# Task description
Would you copy all lines in the data that contain the word "Holnap"?

# Data listing
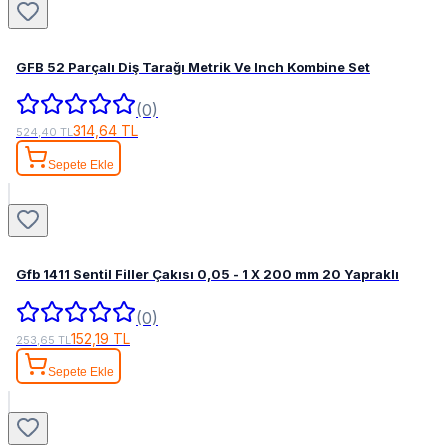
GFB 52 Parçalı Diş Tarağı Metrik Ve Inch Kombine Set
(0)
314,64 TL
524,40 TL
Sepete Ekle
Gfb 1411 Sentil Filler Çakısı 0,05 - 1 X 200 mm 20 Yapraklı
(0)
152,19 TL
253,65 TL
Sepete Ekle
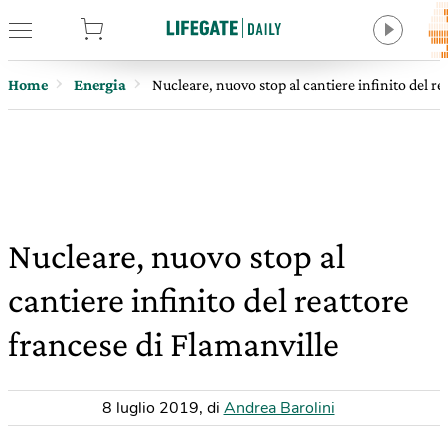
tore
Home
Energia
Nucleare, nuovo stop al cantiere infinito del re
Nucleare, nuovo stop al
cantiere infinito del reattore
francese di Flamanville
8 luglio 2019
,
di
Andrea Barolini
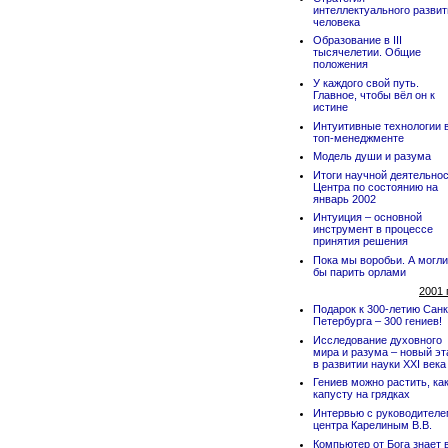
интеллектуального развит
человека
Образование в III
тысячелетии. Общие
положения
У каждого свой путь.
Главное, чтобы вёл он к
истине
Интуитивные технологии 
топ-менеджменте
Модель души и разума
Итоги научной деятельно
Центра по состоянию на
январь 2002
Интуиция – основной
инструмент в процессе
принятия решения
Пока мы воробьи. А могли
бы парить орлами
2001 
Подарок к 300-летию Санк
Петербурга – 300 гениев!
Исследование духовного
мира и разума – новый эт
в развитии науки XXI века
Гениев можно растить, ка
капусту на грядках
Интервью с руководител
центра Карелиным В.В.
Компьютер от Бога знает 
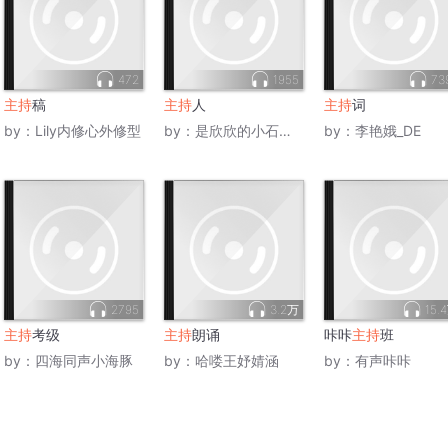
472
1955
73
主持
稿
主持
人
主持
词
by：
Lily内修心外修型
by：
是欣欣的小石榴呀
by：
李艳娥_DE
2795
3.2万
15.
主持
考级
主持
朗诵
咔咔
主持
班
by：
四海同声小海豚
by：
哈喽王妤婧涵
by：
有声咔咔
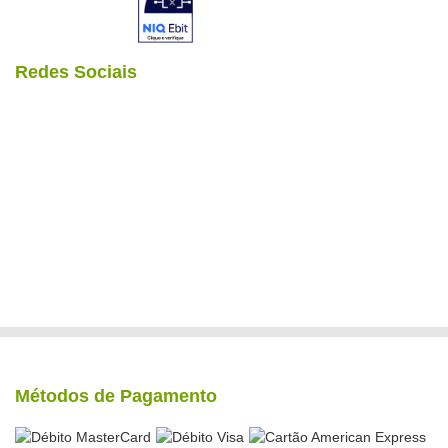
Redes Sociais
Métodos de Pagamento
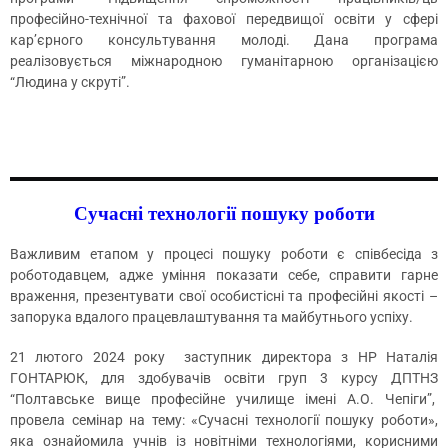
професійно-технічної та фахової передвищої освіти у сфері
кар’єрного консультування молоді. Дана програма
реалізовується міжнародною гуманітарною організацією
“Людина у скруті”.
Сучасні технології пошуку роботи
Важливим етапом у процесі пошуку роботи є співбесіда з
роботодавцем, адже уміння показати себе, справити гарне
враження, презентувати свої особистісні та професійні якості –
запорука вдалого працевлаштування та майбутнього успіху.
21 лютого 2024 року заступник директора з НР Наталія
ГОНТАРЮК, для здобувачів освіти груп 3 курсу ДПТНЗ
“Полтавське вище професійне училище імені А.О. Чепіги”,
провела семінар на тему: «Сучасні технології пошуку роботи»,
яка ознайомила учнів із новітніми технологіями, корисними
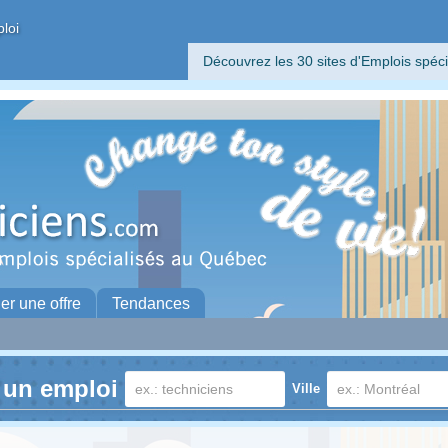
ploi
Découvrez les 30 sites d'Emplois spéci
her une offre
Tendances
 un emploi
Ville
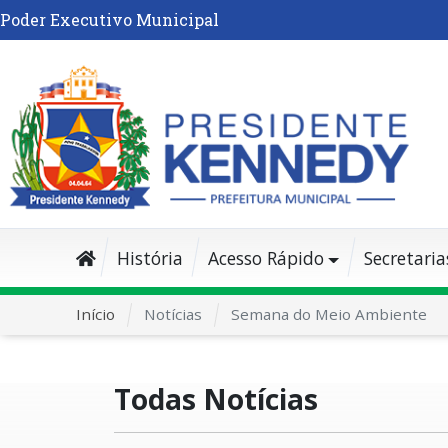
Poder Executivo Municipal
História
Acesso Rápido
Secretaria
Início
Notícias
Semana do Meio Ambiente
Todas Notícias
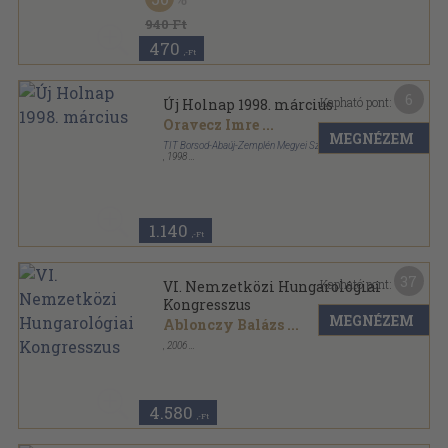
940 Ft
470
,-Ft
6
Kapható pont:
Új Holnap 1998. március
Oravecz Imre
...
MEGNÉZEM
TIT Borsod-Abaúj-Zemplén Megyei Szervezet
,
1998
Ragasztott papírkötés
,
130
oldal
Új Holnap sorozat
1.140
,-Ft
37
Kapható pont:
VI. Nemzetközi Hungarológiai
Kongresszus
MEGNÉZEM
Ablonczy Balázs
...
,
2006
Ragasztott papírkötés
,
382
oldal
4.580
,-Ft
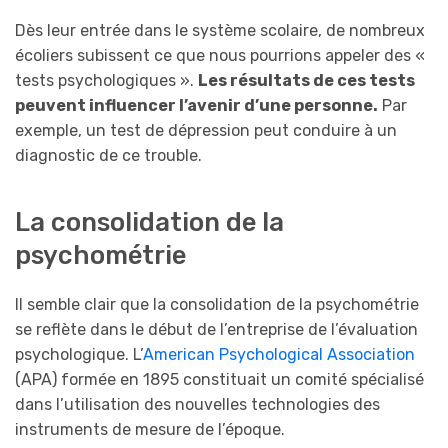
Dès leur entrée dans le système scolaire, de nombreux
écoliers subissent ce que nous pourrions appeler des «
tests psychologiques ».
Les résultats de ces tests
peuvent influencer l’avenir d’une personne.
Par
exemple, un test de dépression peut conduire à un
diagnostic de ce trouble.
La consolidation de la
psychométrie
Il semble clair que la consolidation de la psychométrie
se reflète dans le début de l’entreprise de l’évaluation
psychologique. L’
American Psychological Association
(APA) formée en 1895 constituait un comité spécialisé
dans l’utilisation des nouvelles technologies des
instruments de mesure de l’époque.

# Written answer
Új Holnap 1998. március
Új Holnap sorozat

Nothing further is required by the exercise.